Вторая детская радость – это когда его сестра, та самая, что родилась сразу после него, вместе со своими подружками причёсывала и наряжала его, как куклу. Плотненький, гладкий Боря, с закручивающимися вверх густыми ресницами, был действительно чем-то неуловимо похож на розовощёкого пупса. Ему нравилось, как девочки суетились вокруг него и даже иногда ссорились. В такие моменты Боря чувствовал себя нужным и довольно привлекательным. Тем более, если учесть, что с мальчишками из-за своего недостатка у него полноценно играть не получалось.

Борис рос и вопреки жизненным обстоятельствам, человеком был весёлым, коммуникабельным и добродушным. Самостоятельно научился играть на аккордеоне. Вообще был очень артистичным. Прекрасно пел, читал стихи. В школе, в училище, ещё в одном государственном учреждении, о котором речь пойдёт чуть позже, – везде он занимался художественной самодеятельностью. Таким же сильным было увлечение футболом. Но играть, по состоянию здоровья, он не мог. Но ему очень хотелось быть хоть как-то причастным к этому виду спорта. И тогда Боря футбол начал… комментировать. Делал это превосходно: динамично, страстно, и, главное, профессионально. Его стали приглашать на различные матчи в качестве комментатора. Тогда же, примерно, Борис стал и попивать. Всё пытался вернуть то своё детское ощущение после бани, когда с невероятным наслаждением выпивал тот свой стаканчик пива. Получалось далеко не всегда…

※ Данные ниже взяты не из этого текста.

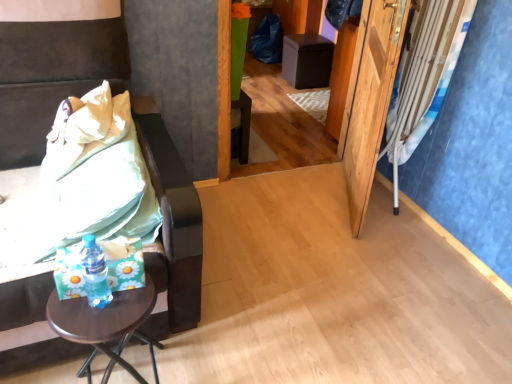 Question: From the image's perspective, is brown wooden table at lower left located beneath brown wooden side table at left, which ranks as the second furniture in back-to-front order?

Choices:
 (A) no
 (B) yes

Answer: (B)

Question: Can we say brown wooden table at lower left lies outside brown wooden side table at left, the first furniture in the bottom-to-top sequence?

Choices:
 (A) no
 (B) yes

Answer: (B)

Question: Is brown wooden table at lower left next to brown wooden side table at left, marked as the 1th furniture in a front-to-back arrangement?

Choices:
 (A) no
 (B) yes

Answer: (A)

Question: Is brown wooden table at lower left surrounding brown wooden side table at left, which ranks as the second furniture in back-to-front order?

Choices:
 (A) yes
 (B) no

Answer: (B)

Question: Is brown wooden table at lower left shorter than brown wooden side table at left, marked as the second furniture in a right-to-left arrangement?

Choices:
 (A) yes
 (B) no

Answer: (A)

Question: Does brown wooden table at lower left appear on the right side of brown wooden side table at left, which appears as the 1th furniture when viewed from the left?

Choices:
 (A) no
 (B) yes

Answer: (B)

Question: From the image's perspective, is blue fabric curtain at right beneath brown wooden table at lower left?

Choices:
 (A) yes
 (B) no

Answer: (B)

Question: Considering the relative positions of blue fabric curtain at right and brown wooden table at lower left in the image provided, is blue fabric curtain at right to the left of brown wooden table at lower left from the viewer's perspective?

Choices:
 (A) no
 (B) yes

Answer: (A)

Question: Is brown wooden table at lower left surrounded by blue fabric curtain at right?

Choices:
 (A) no
 (B) yes

Answer: (A)

Question: Is blue fabric curtain at right smaller than brown wooden table at lower left?

Choices:
 (A) no
 (B) yes

Answer: (A)

Question: From the image's perspective, would you say blue fabric curtain at right is positioned over brown wooden table at lower left?

Choices:
 (A) no
 (B) yes

Answer: (B)

Question: Is blue fabric curtain at right far from brown wooden table at lower left?

Choices:
 (A) no
 (B) yes

Answer: (B)

Question: Is green fabric bedsheet at left bigger than translucent plastic bottle at lower left?

Choices:
 (A) yes
 (B) no

Answer: (A) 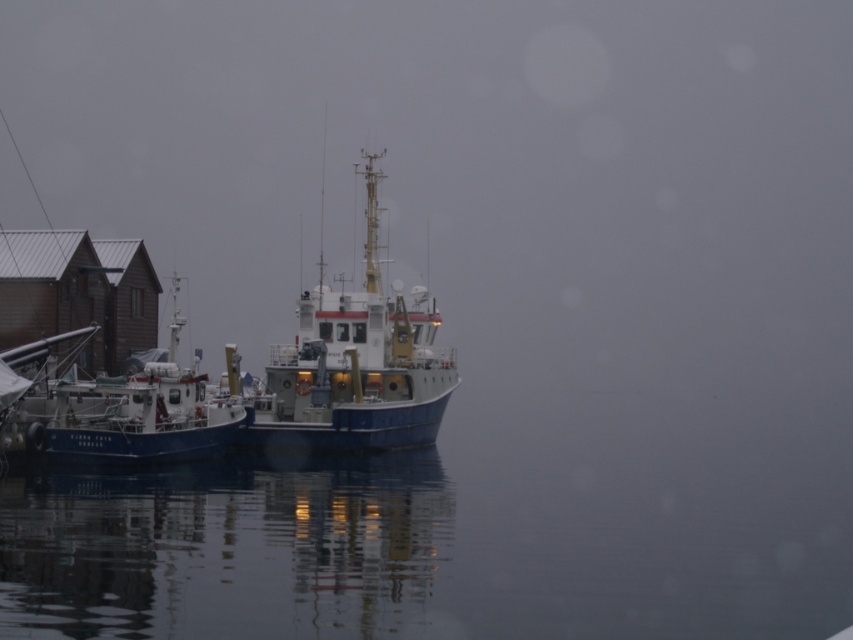 You are standing on the pier looking at the two boats. Which boat is located at the coordinates point (354, 364)?

The point (354, 364) corresponds to the blue matte boat at center.

You are a sailor trying to navigate between the blue matte boat at center and the blue matte boat at left. Based on their positions, which boat is blocking your path if you want to move forward towards the water?

The blue matte boat at center is positioned over the blue matte boat at left, meaning it is closer to you and thus blocking your path towards the water. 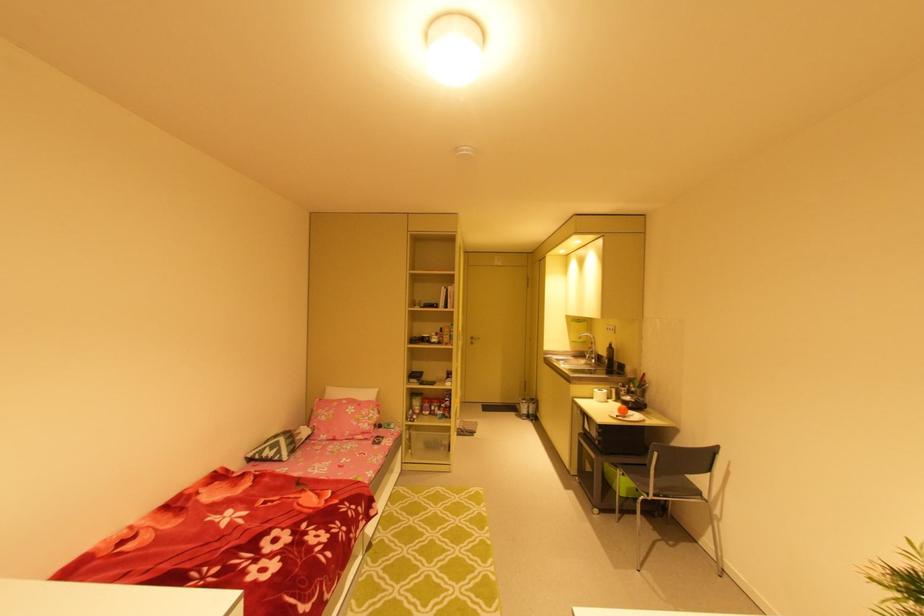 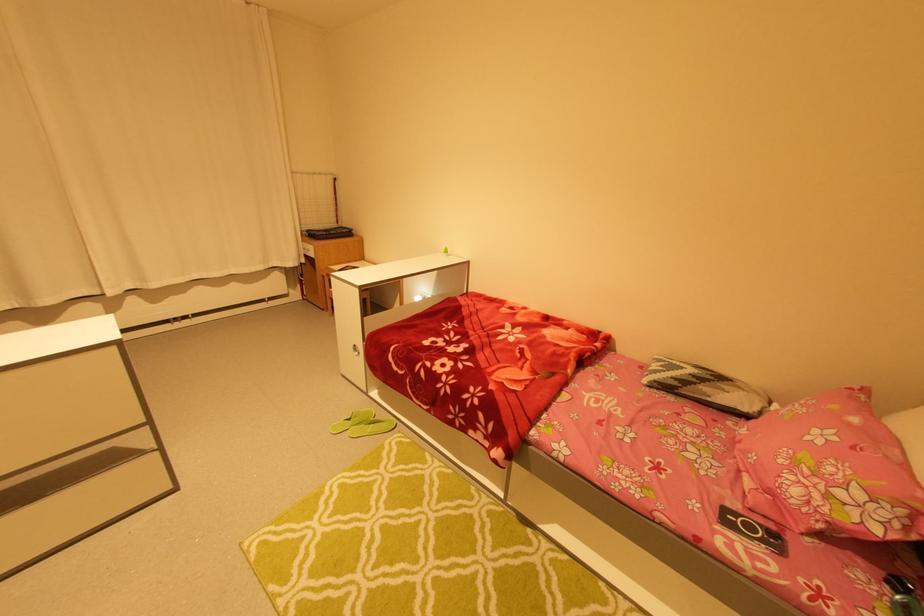 The point at [383,438] is marked in the first image. Where is the corresponding point in the second image?

(781, 536) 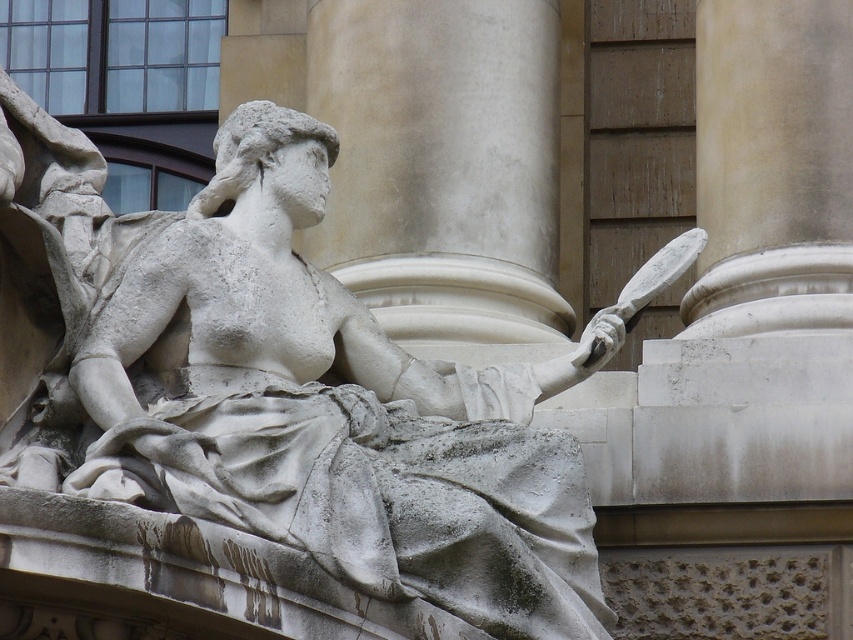 Question: Is the position of white stone statue at center less distant than that of white marble column at center?

Choices:
 (A) yes
 (B) no

Answer: (A)

Question: Which point is closer to the camera?

Choices:
 (A) white marble column at center
 (B) white stone statue at center

Answer: (B)

Question: Which object appears farthest from the camera in this image?

Choices:
 (A) white stone statue at center
 (B) white marble column at center

Answer: (B)

Question: Does white stone statue at center appear on the right side of white marble column at center?

Choices:
 (A) yes
 (B) no

Answer: (B)

Question: Which point is closer to the camera?

Choices:
 (A) white marble column at center
 (B) white stone statue at center

Answer: (B)

Question: Where is white stone statue at center located in relation to white marble column at center in the image?

Choices:
 (A) right
 (B) left

Answer: (B) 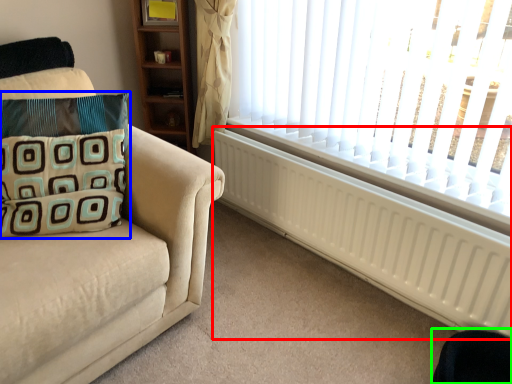 Question: Considering the real-world distances, which object is closest to radiator (highlighted by a red box)? pillow (highlighted by a blue box) or swivel chair (highlighted by a green box).

Choices:
 (A) pillow
 (B) swivel chair

Answer: (B) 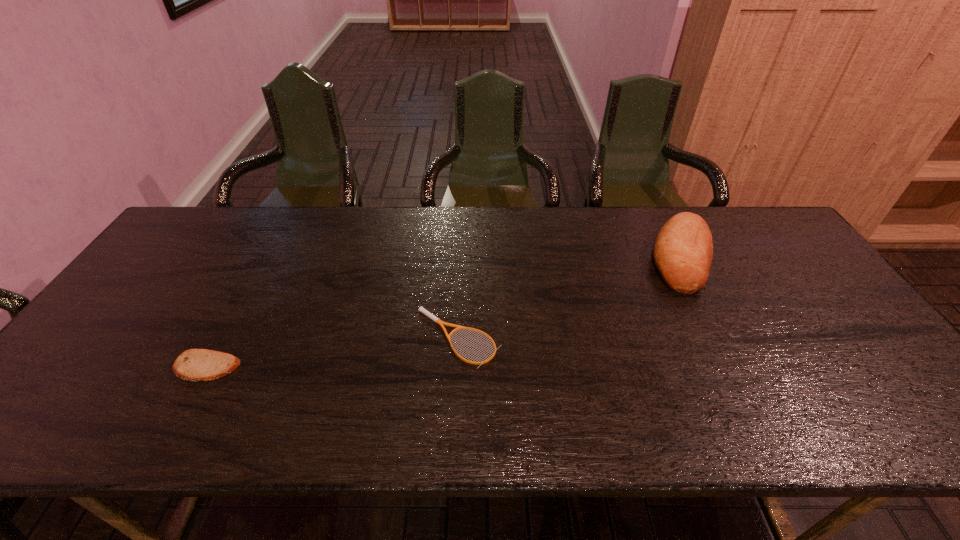 At what (x,y) coordinates should I click in order to perform the action: click on free space at the far edge. Please return your answer as a coordinate pair (x, y). Looking at the image, I should click on (384, 230).

The image size is (960, 540). What are the coordinates of `vacant position at the near edge of the desktop` in the screenshot? It's located at (643, 417).

Locate an element on the screen. This screenshot has height=540, width=960. free space at the left edge is located at coordinates (187, 291).

The width and height of the screenshot is (960, 540). In the image, there is a desktop. Find the location of `vacant space at the far left corner`. vacant space at the far left corner is located at coordinates (205, 249).

Find the location of `vacant space at the near left corner of the desktop`. vacant space at the near left corner of the desktop is located at coordinates (53, 436).

Where is `blank space at the far right corner`? blank space at the far right corner is located at coordinates (747, 226).

Image resolution: width=960 pixels, height=540 pixels. Identify the location of unoccupied position between the second shortest object and the rightmost object. (444, 312).

The height and width of the screenshot is (540, 960). In order to click on vacant space that is in between the rightmost object and the leftmost object in this screenshot , I will do `click(444, 312)`.

You are a GUI agent. You are given a task and a screenshot of the screen. Output one action in this format:
    pyautogui.click(x=<x>, y=<y>)
    Task: Click on the vacant area between the second tallest object and the tennis racket
    This screenshot has height=540, width=960.
    Given the screenshot: What is the action you would take?
    point(332,353)

Locate an element on the screen. The image size is (960, 540). unoccupied position between the rightmost object and the pita bread is located at coordinates click(444, 312). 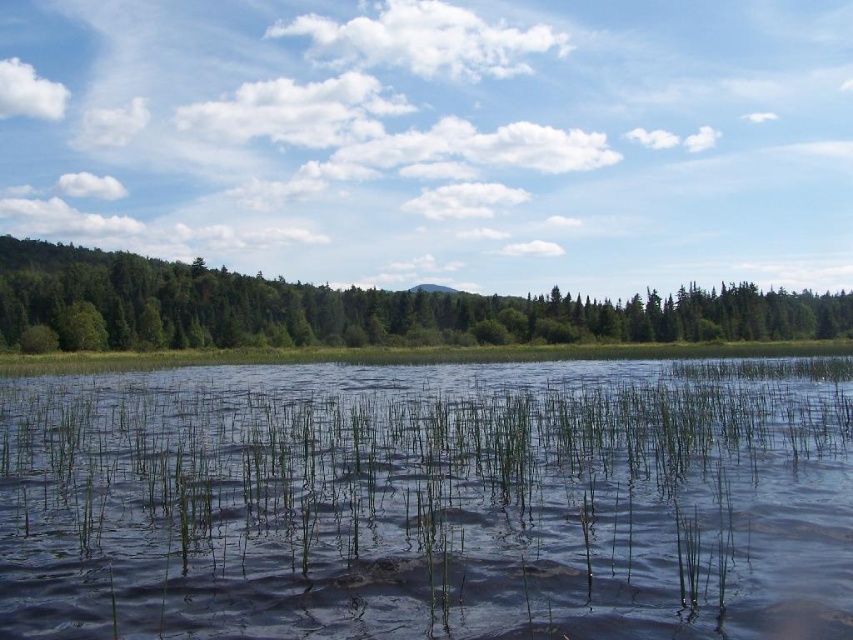 Which is in front, point (622, 621) or point (503, 333)?

Positioned in front is point (622, 621).

Looking at this image, who is more distant from viewer, (689,577) or (383,333)?

Positioned behind is point (383,333).

Who is more forward, (483, 576) or (265, 292)?

Point (483, 576) is in front.

Locate an element on the screen. This screenshot has width=853, height=640. green grassy water at center is located at coordinates (430, 500). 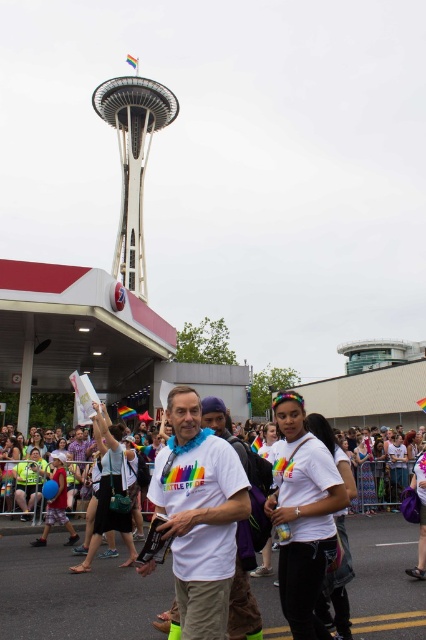 Is white matte t-shirt at center positioned at the back of white glass space needle at upper center?

No, it is not.

Which is behind, point (184, 435) or point (114, 116)?

Positioned behind is point (114, 116).

You are a GUI agent. You are given a task and a screenshot of the screen. Output one action in this format:
    pyautogui.click(x=<x>, y=<y>)
    Task: Click on the white matte t-shirt at center
    
    Given the screenshot: What is the action you would take?
    pyautogui.click(x=198, y=515) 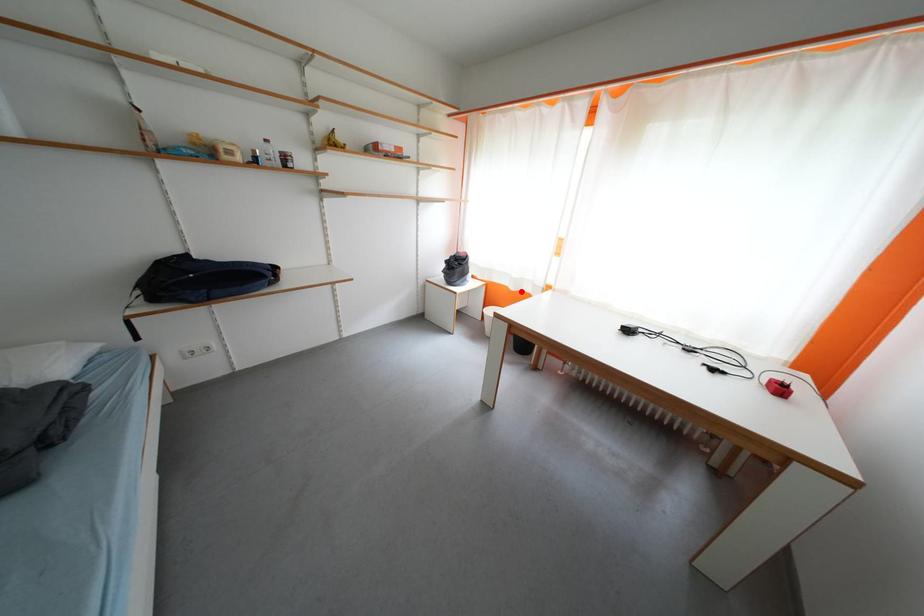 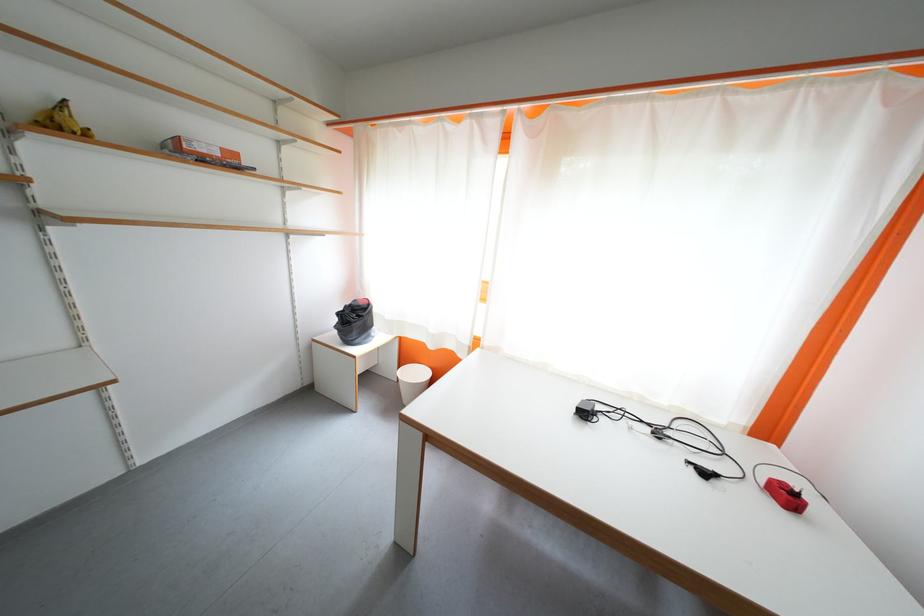 The point at the highlighted location is marked in the first image. Where is the corresponding point in the second image?

(440, 350) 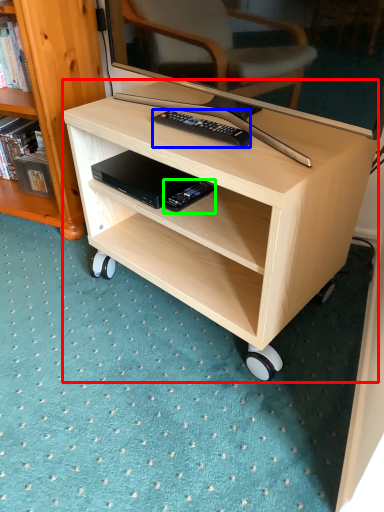 Question: Estimate the real-world distances between objects in this image. Which object is farther from desk (highlighted by a red box), remote control (highlighted by a blue box) or equipment (highlighted by a green box)?

Choices:
 (A) remote control
 (B) equipment

Answer: (B) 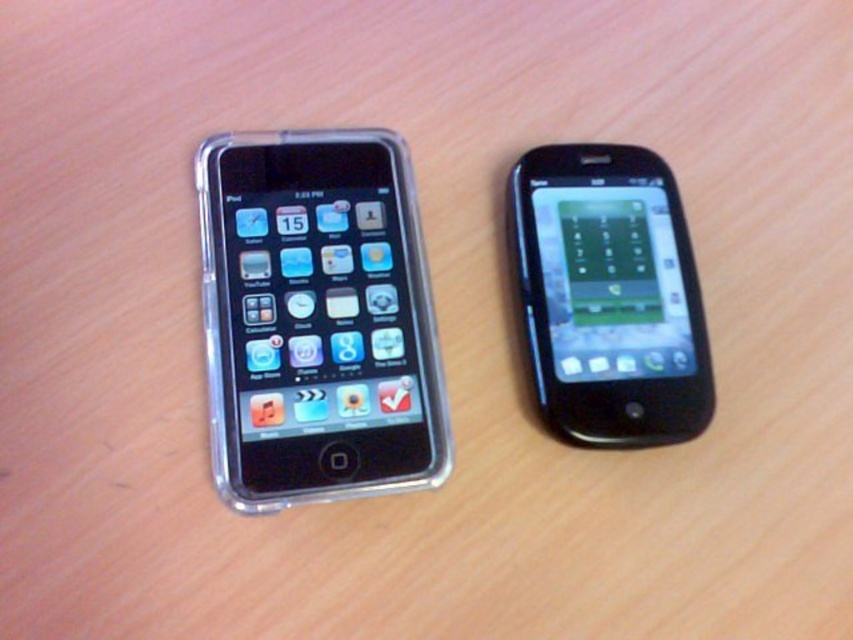 Does clear plastic phone at left have a larger size compared to black glossy smartphone at right?

Correct, clear plastic phone at left is larger in size than black glossy smartphone at right.

From the picture: Is clear plastic phone at left below black glossy smartphone at right?

Yes, clear plastic phone at left is below black glossy smartphone at right.

Which is behind, point (308, 252) or point (645, 408)?

Point (308, 252)

The height and width of the screenshot is (640, 853). I want to click on clear plastic phone at left, so click(317, 320). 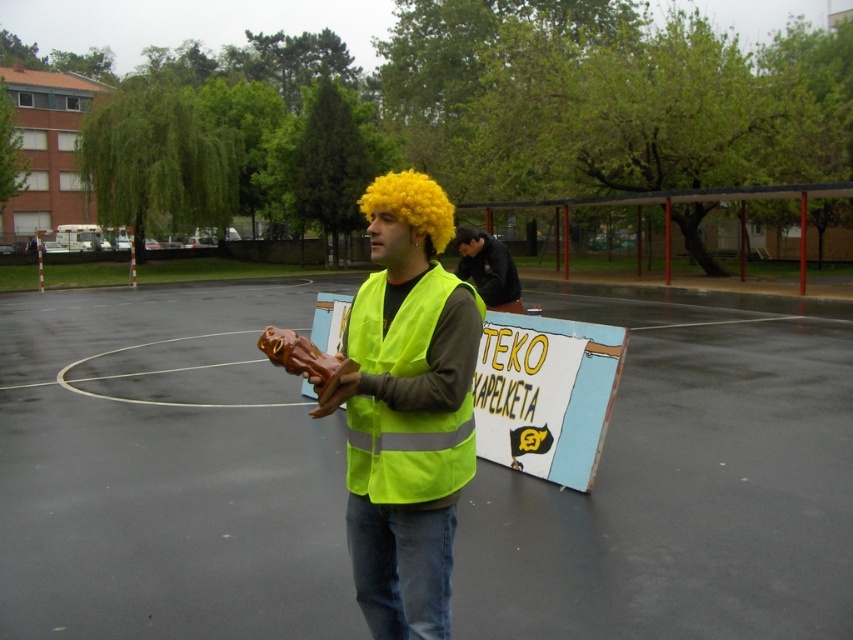 Does neon yellow reflective vest at center have a larger size compared to rubber-like brown hand at center?

Correct, neon yellow reflective vest at center is larger in size than rubber-like brown hand at center.

In the scene shown: Who is more forward, (419, 428) or (308, 378)?

Point (308, 378)

In order to click on neon yellow reflective vest at center in this screenshot , I will do `click(408, 410)`.

Who is positioned more to the left, neon yellow reflective safety vest at center or dark brown leather jacket at center?

neon yellow reflective safety vest at center is more to the left.

Does neon yellow reflective safety vest at center have a lesser width compared to dark brown leather jacket at center?

Yes.

Is point (370, 310) positioned in front of point (461, 269)?

Yes.

Find the location of a particular element. neon yellow reflective safety vest at center is located at coordinates (407, 451).

Is fluffy yellow wig at center to the left of rubber-like brown hand at center from the viewer's perspective?

Correct, you'll find fluffy yellow wig at center to the left of rubber-like brown hand at center.

Is point (438, 188) less distant than point (337, 384)?

No, (438, 188) is behind (337, 384).

At what (x,y) coordinates should I click in order to perform the action: click on fluffy yellow wig at center. Please return your answer as a coordinate pair (x, y). The height and width of the screenshot is (640, 853). Looking at the image, I should click on (410, 205). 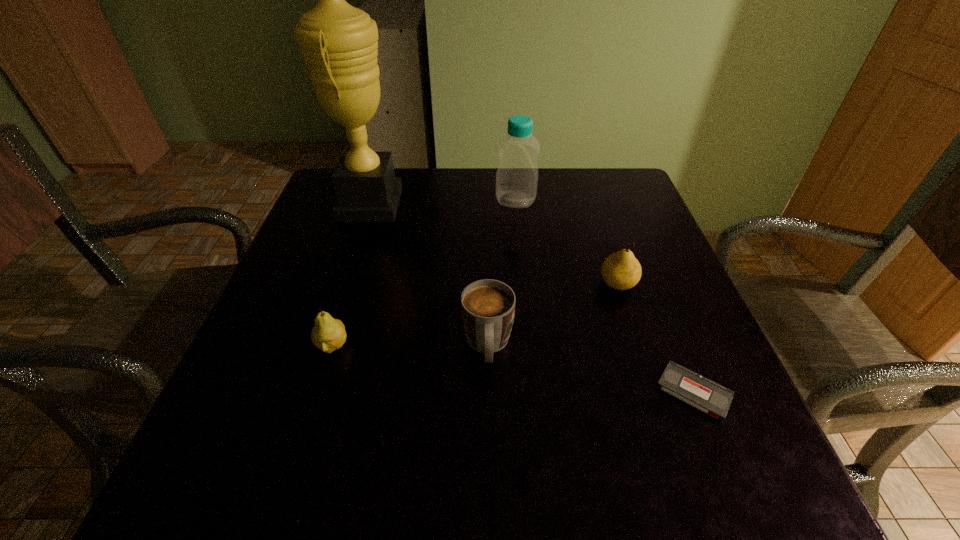 Locate an element on the screen. The image size is (960, 540). free space at the far edge is located at coordinates (472, 201).

Identify the location of vacant space at the left edge of the desktop. (347, 295).

Image resolution: width=960 pixels, height=540 pixels. In order to click on vacant region at the right edge in this screenshot , I will do `click(660, 272)`.

Where is `free spot at the near left corner of the desktop`? free spot at the near left corner of the desktop is located at coordinates (228, 497).

This screenshot has height=540, width=960. Find the location of `free space at the far right corner of the desktop`. free space at the far right corner of the desktop is located at coordinates [x=605, y=186].

Where is `vacant area that lies between the bottle and the tallest object`? vacant area that lies between the bottle and the tallest object is located at coordinates (443, 202).

Locate an element on the screen. free space between the mug and the tallest object is located at coordinates (429, 275).

Locate an element on the screen. Image resolution: width=960 pixels, height=540 pixels. vacant area that lies between the fifth shortest object and the tallest object is located at coordinates pyautogui.click(x=443, y=202).

Image resolution: width=960 pixels, height=540 pixels. I want to click on free space between the mug and the second tallest object, so click(502, 273).

Identify the location of vacant space in between the bottle and the shortest object. (605, 296).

И почти неизменно, чем бы Борис не занимался: читал ли любимого Есенина со сцены, наблюдал ли из комментаторской будки за игрой двух знакомых до боли местных команд, сидел ли в баре после матча и травил байки с приятелями, возвращался ли понуро домой, абсолютно везде Боря чувствовал, что он как будто проживает чужую жизнь.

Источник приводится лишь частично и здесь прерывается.